OPTN ameliorates chondrocyte apoptosis in temporomandibular joint osteoarthritis by modulating ER-mitochondria Ca transfer.

AIMS

Temporomandibular joint osteoarthritis (TMJ OA) is a degenerative disease linked to disrupted chondrocyte activity and cartilage homeostasis. This study aimed to clarify the protective role of optineurin (OPTN) in preventing chondrocyte apoptosis during TMJ OA progression.

MATERIALS AND METHODS

Using bioinformatics analysis, Optn was identified as a key gene in chondrocyte regulation. We employed a unilateral anterior crossbite (UAC) model in vivo and Tunicamycin (TM) in vitro to investigate OPTN's role in TMJ OA. Makin scores and histological staining assessed cartilage degeneration, while flow cytometry measured chondrocyte apoptosis, mitochondrial, and endoplasmic reticulum (ER) calcium levels.

KEY FINDINGS

We demonstrated that OPTN deficiency accelerates arthritis progression by intensifying endoplasmic reticulum stress (ERS) and chondrocyte apoptosis both in vivo and in vitro.
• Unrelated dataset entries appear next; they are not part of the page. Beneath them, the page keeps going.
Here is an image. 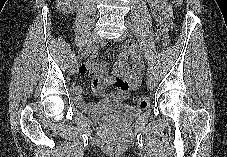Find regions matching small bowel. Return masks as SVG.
<instances>
[{"instance_id": "1", "label": "small bowel", "mask_w": 227, "mask_h": 157, "mask_svg": "<svg viewBox=\"0 0 227 157\" xmlns=\"http://www.w3.org/2000/svg\"><path fill=\"white\" fill-rule=\"evenodd\" d=\"M153 16L168 24L172 14V5L169 0H147ZM128 57L132 60V67L128 65ZM144 70L140 51L134 42H129L120 52L114 66L113 74L108 75V64L89 60L78 67L81 74L87 73L91 77V88L93 93L100 98L98 102H86L82 96V88L79 85L72 87L75 95V103L79 109L85 112L97 111L109 104L119 103L127 99L130 92L136 89ZM112 86L115 91L107 94L105 87Z\"/></svg>"}]
</instances>
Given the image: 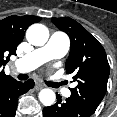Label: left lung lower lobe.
Segmentation results:
<instances>
[{"instance_id":"left-lung-lower-lobe-1","label":"left lung lower lobe","mask_w":117,"mask_h":117,"mask_svg":"<svg viewBox=\"0 0 117 117\" xmlns=\"http://www.w3.org/2000/svg\"><path fill=\"white\" fill-rule=\"evenodd\" d=\"M95 111L77 98L70 96L62 101L57 95V103L43 109V117H90Z\"/></svg>"}]
</instances>
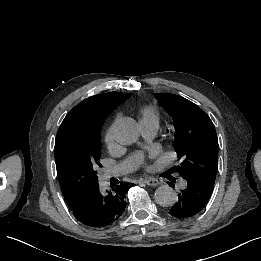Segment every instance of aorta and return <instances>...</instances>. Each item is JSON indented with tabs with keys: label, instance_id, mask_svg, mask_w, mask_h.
<instances>
[{
	"label": "aorta",
	"instance_id": "1",
	"mask_svg": "<svg viewBox=\"0 0 261 261\" xmlns=\"http://www.w3.org/2000/svg\"><path fill=\"white\" fill-rule=\"evenodd\" d=\"M114 139L122 145H130L139 137L138 125L132 118L118 119L113 128ZM157 204L163 207L173 206L177 202V194L169 185L159 186L154 193Z\"/></svg>",
	"mask_w": 261,
	"mask_h": 261
}]
</instances>
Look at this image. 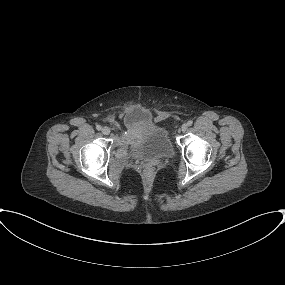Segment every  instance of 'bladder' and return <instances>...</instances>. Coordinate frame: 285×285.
Returning a JSON list of instances; mask_svg holds the SVG:
<instances>
[{
	"label": "bladder",
	"mask_w": 285,
	"mask_h": 285,
	"mask_svg": "<svg viewBox=\"0 0 285 285\" xmlns=\"http://www.w3.org/2000/svg\"><path fill=\"white\" fill-rule=\"evenodd\" d=\"M125 128L137 136L132 154L138 158H164L173 154L174 146L169 131L153 122L149 114L133 109L124 119Z\"/></svg>",
	"instance_id": "obj_1"
}]
</instances>
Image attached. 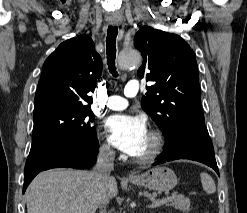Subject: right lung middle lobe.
<instances>
[{"label":"right lung middle lobe","instance_id":"right-lung-middle-lobe-1","mask_svg":"<svg viewBox=\"0 0 247 213\" xmlns=\"http://www.w3.org/2000/svg\"><path fill=\"white\" fill-rule=\"evenodd\" d=\"M94 118L91 109L85 107L55 105L34 111L31 149L70 135L85 147L93 146L98 141L96 129L91 125Z\"/></svg>","mask_w":247,"mask_h":213}]
</instances>
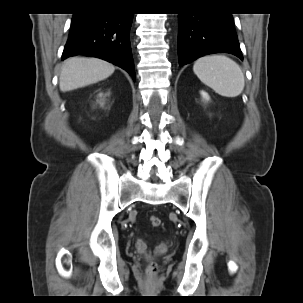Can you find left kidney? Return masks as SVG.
Here are the masks:
<instances>
[{
    "label": "left kidney",
    "mask_w": 303,
    "mask_h": 303,
    "mask_svg": "<svg viewBox=\"0 0 303 303\" xmlns=\"http://www.w3.org/2000/svg\"><path fill=\"white\" fill-rule=\"evenodd\" d=\"M201 95L204 100H209V95L205 91H201Z\"/></svg>",
    "instance_id": "1"
}]
</instances>
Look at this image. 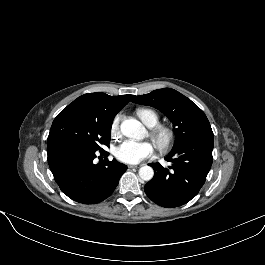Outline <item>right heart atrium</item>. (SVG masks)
I'll use <instances>...</instances> for the list:
<instances>
[{
  "mask_svg": "<svg viewBox=\"0 0 265 265\" xmlns=\"http://www.w3.org/2000/svg\"><path fill=\"white\" fill-rule=\"evenodd\" d=\"M121 115H116L111 122L110 131L112 135H119L120 133V123H121Z\"/></svg>",
  "mask_w": 265,
  "mask_h": 265,
  "instance_id": "right-heart-atrium-1",
  "label": "right heart atrium"
}]
</instances>
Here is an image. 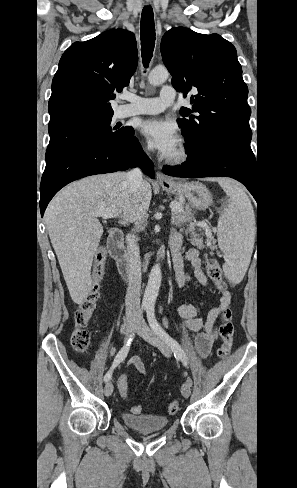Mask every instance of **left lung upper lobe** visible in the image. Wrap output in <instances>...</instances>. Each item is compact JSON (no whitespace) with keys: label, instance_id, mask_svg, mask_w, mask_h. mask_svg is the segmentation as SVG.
Listing matches in <instances>:
<instances>
[{"label":"left lung upper lobe","instance_id":"1","mask_svg":"<svg viewBox=\"0 0 297 488\" xmlns=\"http://www.w3.org/2000/svg\"><path fill=\"white\" fill-rule=\"evenodd\" d=\"M161 54L173 87L185 95L197 92L190 98L192 108L182 107L178 119L190 157L210 148L254 156L248 87L235 47L218 34L178 27L164 34Z\"/></svg>","mask_w":297,"mask_h":488}]
</instances>
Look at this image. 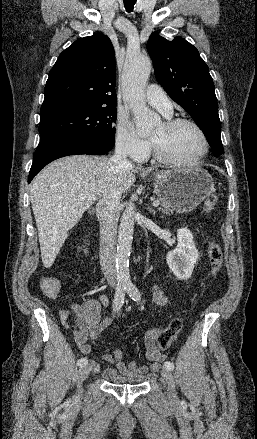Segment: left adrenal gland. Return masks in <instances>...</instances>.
I'll return each instance as SVG.
<instances>
[{
  "label": "left adrenal gland",
  "mask_w": 257,
  "mask_h": 439,
  "mask_svg": "<svg viewBox=\"0 0 257 439\" xmlns=\"http://www.w3.org/2000/svg\"><path fill=\"white\" fill-rule=\"evenodd\" d=\"M148 211L150 212V213H152L153 215H155V210H153V209H151L150 207H148Z\"/></svg>",
  "instance_id": "a2214340"
}]
</instances>
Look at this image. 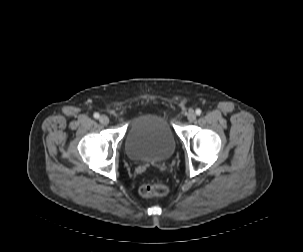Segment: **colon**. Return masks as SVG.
<instances>
[{
	"label": "colon",
	"instance_id": "1",
	"mask_svg": "<svg viewBox=\"0 0 303 252\" xmlns=\"http://www.w3.org/2000/svg\"><path fill=\"white\" fill-rule=\"evenodd\" d=\"M140 192L145 197H162L168 193V186L162 183L144 184Z\"/></svg>",
	"mask_w": 303,
	"mask_h": 252
}]
</instances>
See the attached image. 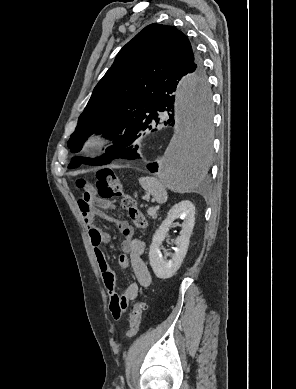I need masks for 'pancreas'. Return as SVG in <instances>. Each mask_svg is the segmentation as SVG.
<instances>
[{"mask_svg": "<svg viewBox=\"0 0 296 389\" xmlns=\"http://www.w3.org/2000/svg\"><path fill=\"white\" fill-rule=\"evenodd\" d=\"M149 210L155 211V214H154L153 216L156 215V208H150ZM149 210H148V211H149Z\"/></svg>", "mask_w": 296, "mask_h": 389, "instance_id": "cf45deb5", "label": "pancreas"}]
</instances>
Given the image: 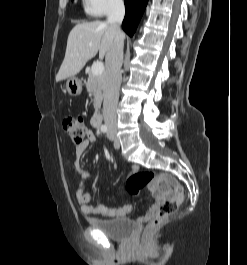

Mechanistically, in vitro data showed that OPTN interacted with glycogen synthase kinase 3 beta (GSK3β), modulating the inositol 1,4,5-triphosphate receptor (IP3R)/glucose-regulated protein 75 (GRP75)/voltage-dependent anion channel 1 (VDAC1) complex. This interaction affected ER-mitochondrial calcium transfer, elevating mitochondrial calcium, and promoting apoptosis. Inhibiting this calcium channel with SB216763 and 2-APB effectively reduced mitochondrial Ca overload and apoptosis.

SIGNIFICANCE

These findings reveal the crucial role of OPTN deficiency in TMJ OA pathogenesis and propose that targeting the IP3R-GRP75-VDAC1 complex to alleviate mitochondrial calcium could offer new therapeutic strategies for TMJ OA.